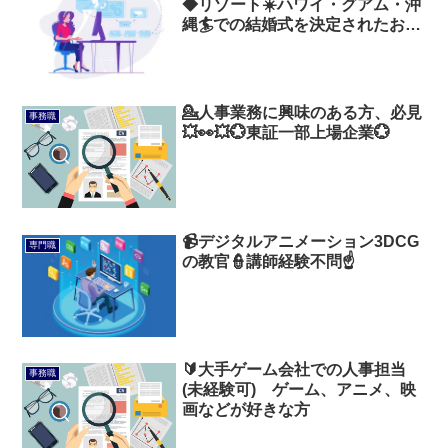
◆リゾート☀️ハワイ・グアム・沖
縄🏄での結婚式を決定されたお客
様へのトータルプランニング✨
💁人事業務に興味のある方、必見
事務職
💥👀💥💮東証一部上場企業💮
📹デジタルアニメーション3DCG
専門職
の教官👮講師経験不問☝️
🔰大手ゲーム会社での人事担当
事務職
(未経験可) ゲーム、アニメ、映
画などが好きな方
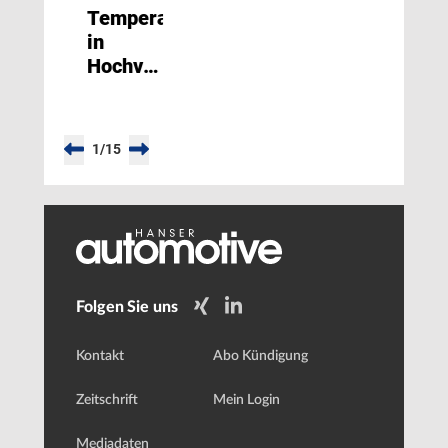
Temperaturmessungen
in
Hochvolt-
Umgebungen
1
/
15
Folgen Sie uns
Kontakt
Abo Kündigung
Zeitschrift
Mein Login
Mediadaten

----------------

Task item
Line by line, write out the data above exactly, without the pictures.

Answer
◆リゾート☀️ハワイ・グアム・沖
縄🏄での結婚式を決定されたお客
様へのトータルプランニング✨
💁人事業務に興味のある方、必見
事務職
💥👀💥💮東証一部上場企業💮
📹デジタルアニメーション3DCG
専門職
の教官👮講師経験不問☝️
🔰大手ゲーム会社での人事担当
事務職
(未経験可) ゲーム、アニメ、映
画などが好きな方
Temperaturmessungen
in
Hochvolt-
Umgebungen
1
/
15
Folgen Sie uns
Kontakt
Abo Kündigung
Zeitschrift
Mein Login
Mediadaten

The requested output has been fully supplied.